Por meio de sua terceira carta, apesar de tão pequena, João expõe de forma gigantesca a
importância da saúde espiritual do cristão para o progresso da evangelização no mundo e para o
fortalecimento da igreja local. Se observarmos o que as Escrituras dizem a respeito de Cristo,
concluiremos que um modo bem eficiente de expor o Evangelho às pessoas é demonstrá-lo com a própria
vida: “E Jesus se desenvolvia em sabedoria, estatura e graça na presença de Deus e de todas as
pessoas” (Lc 2:52); “[Jesus] era varão profeta, poderoso em obras e palavras diante de Deus e de todo o
povo” (Lc 24:19).
Essa é uma verdade que alcança todos os crentes, sobretudo aqueles que foram chamados para
liderar a igreja de Cristo. Que tal se cada um de nós fizer um autoexame de consciência, respondendo a
algumas perguntas? Eis a primeira delas: “Eu realmente amo a obra de Deus e coopero com a expansão
dela?”; a segunda: “Em minha igreja (e denominação), eu sou parte dos problemas ou da solução deles?”;
e a terceira: “Que tipo de testemunho eu tenho transmitido às pessoas que estão à minha volta e o que
elas dizem a meu respeito?”.
Ao analisarmos o que João escreveu a respeito de três líderes cristãos – Gaio, Diótrefes e
Demétrio –, é possível compreender a importância de cultivarmos uma vida cristã sadia para o bem de
cada um de nós mesmos, dos que estão em nossa rede de relacionamentos e, mais amplamente, do
reino de Deus.
Em relação a Gaio, o discípulo amado (3 Jo 1:1), João escreve para elogiá-lo e incentivá-lo. Sua
hospitalidade e seu apoio aos missionários (3 Jo 1:7-8; cf. Rm 10:15) diagnosticavam uma fé verdadeira,
sem distúrbios. Gaio era filho na fé do apóstolo (3 Jo 1:4) e aprendeu com ele a valorizar a comunhão
entre o povo de Deus (cf. Sl 133:3). Gaio era um varão com notáveis qualidades, a saber:
I) tinha uma admirável saúde espiritual (3 Jo 1:2). A esse respeito, convém lembrar a
orientação de Paulo aos coríntios sobre a pureza do cristão: “purifiquemo-nos de tudo o
que contamina o corpo e o espírito, aperfeiçoando a santidade no temor de Deus” (2 Co
7:1);
II) era fiel e obediente ao verdadeiro mandamento (3 Jo 1:3-4). Foi o próprio João quem
registrou as palavras de Jesus sobre esse tema: “Se alguém me ama, obedecerá à minha
Palavra; e meu Pai o amará, e nós viremos até ele e faremos nele nosso lar. Quem não
me ama não obedece às minhas palavras” (Jo 14:23-24); e
III) também era um efetivo cooperador e amável hospitaleiro (3 Jo 1:5-8). É impressionante
como as Escrituras conjugam fé e obras para atestar a regeneração espiritual do pecador:
“De que adianta, meus caros irmãos, alguém proclamar sua fé, se não tem obras? Acaso
essa fé pode salvá-lo?” (Tg 2:14). Não devemos limitar nossa fé a um discurso vazio, mas
precisamos prová-la por meio de obras que glorifiquem a Deus (cf. Mt 5:16).

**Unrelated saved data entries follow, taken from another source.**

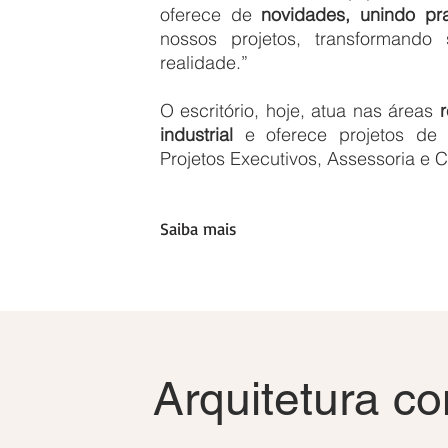
oferece de
novidades, unindo pr
nossos projetos, transformando
realidade.”
O escritório, hoje, atua nas áreas
r
industrial
e oferece projetos de A
Projetos Executivos, Assessoria e C
Saiba mais
Arquitetura c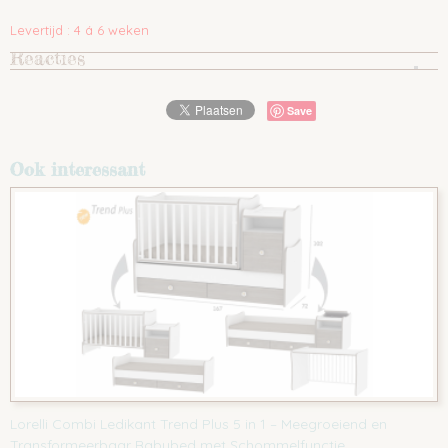
Levertijd : 4 á 6 weken
Reacties
Save
Ook interessant
Lorelli Combi Ledikant Trend Plus 5 in 1 – Meegroeiend en
Transformeerbaar Babybed met Schommelfunctie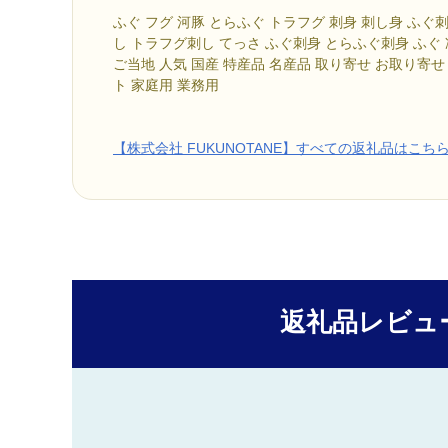
ふぐ フグ 河豚 とらふぐ トラフグ 刺身 刺し身 ふぐ
し トラフグ刺し てっさ ふぐ刺身 とらふぐ刺身 ふぐ 
ご当地 人気 国産 特産品 名産品 取り寄せ お取り寄せ
ト 家庭用 業務用
【株式会社 FUKUNOTANE】すべての返礼品はこち
返礼品レビュ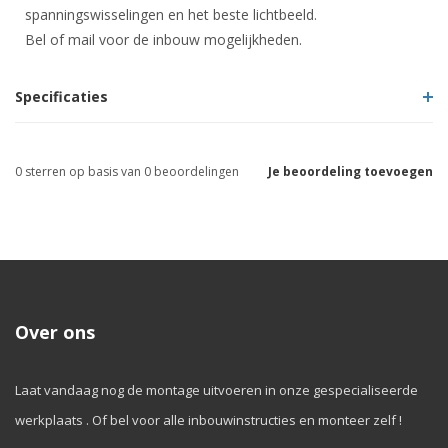
spanningswisselingen en het beste lichtbeeld.
Bel of mail voor de inbouw mogelijkheden.
Specificaties
0
sterren op basis van
0
beoordelingen
Je beoordeling toevoegen
Over ons
Laat vandaag nog de montage uitvoeren in onze gespecialiseerde
werkplaats . Of bel voor alle inbouwinstructies en monteer zelf !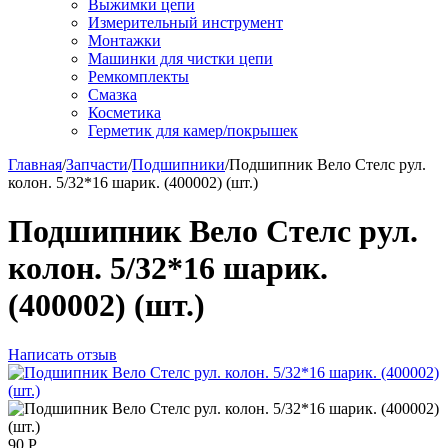
Выжимки цепи
Измерительный инструмент
Монтажки
Машинки для чистки цепи
Ремкомплекты
Смазка
Косметика
Герметик для камер/покрышек
Главная
/
Запчасти
/
Подшипники
/
Подшипник Вело Стелс рул.
колон. 5/32*16 шарик. (400002) (шт.)
Подшипник Вело Стелс рул.
колон. 5/32*16 шарик.
(400002) (шт.)
Написать отзыв
90
Р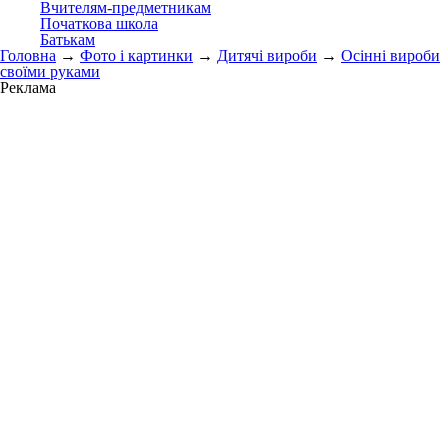
Вчителям-предметникам
Початкова школа
Батькам
Головна
→
Фото і картинки
→
Дитячі вироби
→
Осінні вироби
своїми руками
Реклама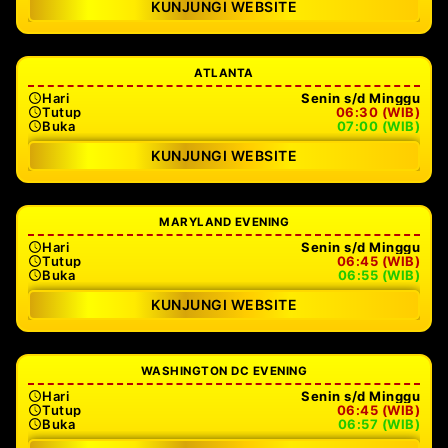
KUNJUNGI WEBSITE
ATLANTA
Hari
Senin s/d Minggu
Tutup
06:30 (WIB)
Buka
07:00 (WIB)
KUNJUNGI WEBSITE
MARYLAND EVENING
Hari
Senin s/d Minggu
Tutup
06:45 (WIB)
Buka
06:55 (WIB)
KUNJUNGI WEBSITE
WASHINGTON DC EVENING
Hari
Senin s/d Minggu
Tutup
06:45 (WIB)
Buka
06:57 (WIB)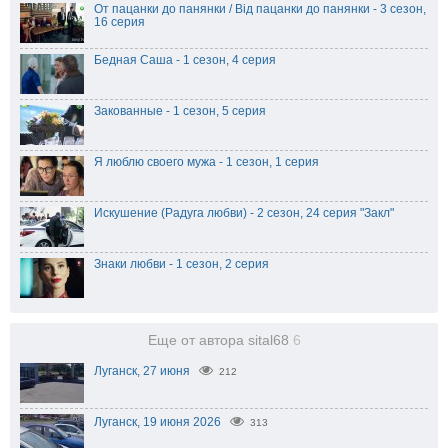
От пацанки до панянки / Від пацанки до панянки - 3 сезон,
16 серия
Бедная Саша - 1 сезон, 4 серия
Закованные - 1 сезон, 5 серия
Я люблю своего мужа - 1 сезон, 1 серия
Искушение (Радуга любви) - 2 сезон, 24 серия "Закл"
Знаки любви - 1 сезон, 2 серия
Еще от автора sital68
6
Луганск, 27 июня
212
Луганск, 19 июня 2026
313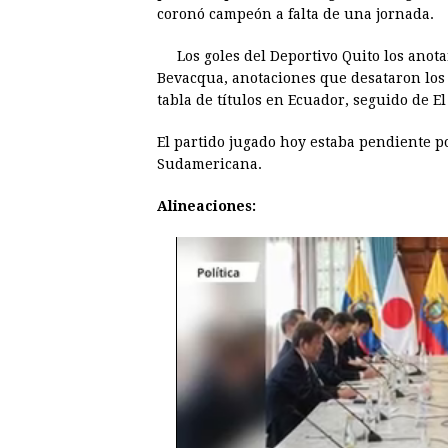
e
s
t
e
t
k
coronó campeón a falta de una jornada.
b
e
s
a
e
e
Los goles del Deportivo Quito los anot
o
n
A
d
r
d
Bevacqua, anotaciones que desataron los 
o
g
p
s
e
I
tabla de títulos en Ecuador, seguido de El
k
e
p
s
n
El partido jugado hoy estaba pendiente po
r
t
Sudamericana.
Alineaciones: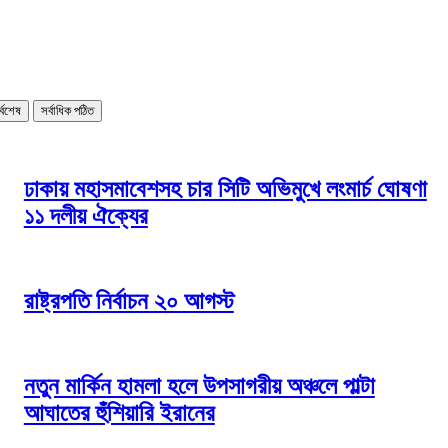
র্বশেষ
সর্বাধিক পঠিত
ঢাকায় মহাসমাবেশসহ চার সিটি অভিমুখে লংমার্চ ঘোষণা
১১ দলীয় ঐক্যের
রাষ্ট্রপতি নির্বাচন ২০ আগস্ট
নতুন মার্কিন হামলা হলে উপসাগরীয় অঞ্চলে পাল্টা
আঘাতের হুঁশিয়ারি ইরানের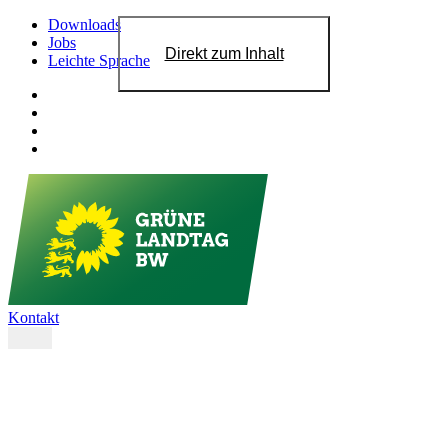
Downloads
Jobs
Direkt zum Inhalt
Leichte Sprache
Kontakt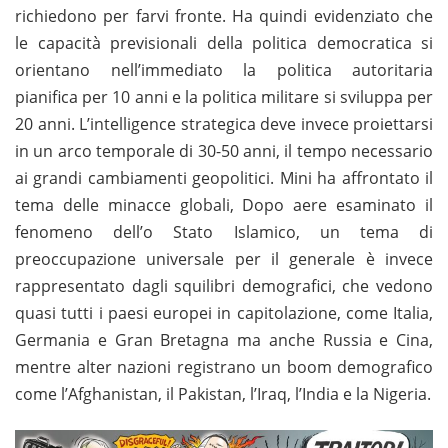
richiedono per farvi fronte. Ha quindi evidenziato che
le capacità previsionali della politica democratica si
orientano nell’immediato la politica autoritaria
pianifica per 10 anni e la politica militare si sviluppa per
20 anni. L’intelligence strategica deve invece proiettarsi
in un arco temporale di 30-50 anni, il tempo necessario
ai grandi cambiamenti geopolitici. Mini ha affrontato il
tema delle minacce globali, Dopo aere esaminato il
fenomeno dell’o Stato Islamico, un tema di
preoccupazione universale per il generale è invece
rappresentato dagli squilibri demografici, che vedono
quasi tutti i paesi europei in capitolazione, come Italia,
Germania e Gran Bretagna ma anche Russia e Cina,
mentre alter nazioni registrano un boom demografico
come l’Afghanistan, il Pakistan, l’Iraq, l’India e la Nigeria.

Gaio era um líder que servia a Cristo honestamente, que mantinha sua alma saudável aos pés
do seu Salvador. Ao servir de suporte a outros irmãos, na verdade estava servindo ao próprio Senhor:
“Quem vos recebe, a mim mesmo recebe; e quem recebe a minha pessoa, recebe aquele que me enviou.
Quem recebe um profeta por reconhecê-lo como profeta, receberá a recompensa de profeta; e quem
recebe um justo por suas qualidades de justiça, receberá a recompensa de justo. E quem der, mesmo
que seja apenas um copo de água fria a um destes pequeninos, por ser este meu discípulo, com toda a
certeza vos afirmo que de modo algum perderá a sua recompensa” (Mt 10:40-42).
Mas o que dizer sobre Diótrefes, o líder prepotente (3 Jo 1:9)? João escreve para advertir seu
autoritarismo e sua arrogância, pois ele se sentia o verdadeiro dono da igreja. Seu comportamento era
como uma espécie de câncer, que – como uma metástase – ia afetando todo o corpo de Cristo. A igreja
precisa ser medicada contra esse tipo de patologia. O apóstolo Pedro faz uma contundente ressalva em
relação a esse tipo de líder: “Não ajam como dominadores dos que lhes foram confiados, mas como
exemplos para o rebanho” (1 Pe 5:3). Além disso, Diótrefes era um homem maldizente, separatista e, no
fundo, não conhecia a Deus (3 Jo 1:10-11). O “raio x” da vida de Diótrefes testemunhava contra o seu
próprio ministério, por isso ele não deveria ser imitado.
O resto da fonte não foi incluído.